休暇もなく食事も差別される。それでもフランスの為に戦い、功績を挙げることで名誉を得られるのではないかと信じ、軍人としての職務に邁進します。

dog.jpg軍曹以下10名ほどの分隊が、フランス奥地のさびれた村の橋頭堡を確保する指令を受けます。

ハリウッド映画にはない映像と展開が新鮮です。対戦中はどの国も自国民の軍隊だけでは足りず、現地などからの傭兵によるにわか部隊を構成しました。本作は、フランス軍に雇われたアルジェリアのアラブ人たちの戦いを描いたものです。

フランス語を話し、フランスを開放するために命を賭ける彼ら。しかし彼らを守るのはアッラーの神です。現在のフランスに何故アフリカ移民の人たちが多いのか、もしかしたらこういう理由なのでしょうか?フランスが正義と博愛の国であると言う以前に?

かつてアメリカに移住した日本人たちも、徴兵されて日本人部隊が組まれました。さすがに太平洋戦に投入されることはありませんでしたが、ヨーロッパのかの地で命を落とした日本人も数多くいたと聞きます。

国家同士の戦い、いや喧嘩に巻き込まれた国民には国籍も宗教も関係ない。しかしまず彼らは戦場における消耗品でしかありませんでした。

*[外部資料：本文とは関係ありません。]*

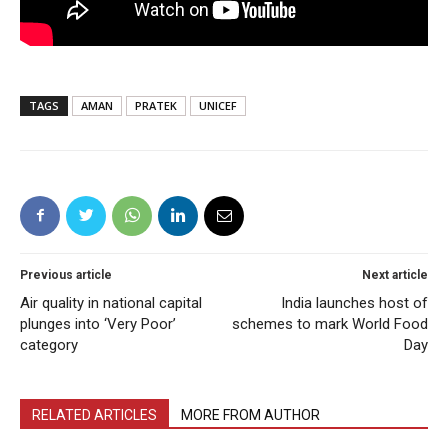
TAGS
AMAN
PRATEK
UNICEF
Previous article
Next article
Air quality in national capital
India launches host of
plunges into ‘Very Poor’
schemes to mark World Food
category
Day
RELATED ARTICLES
MORE FROM AUTHOR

大戦末期の分隊でありながら、アラブ人である軍曹も伍長もMAS36という単発式の歩兵銃、部隊にはトンプソン・サブマシンガンらしい連発銃が1丁。「コンバット」みたいにブローニングの自動小銃の援護はありません。

それでもそれがあたり前の戦いであるがごとく、ドイツ軍のMG42にさらされる彼らを見ていると、砂漠の民の部族同士の争いの延長線上でしかないように思えてきます。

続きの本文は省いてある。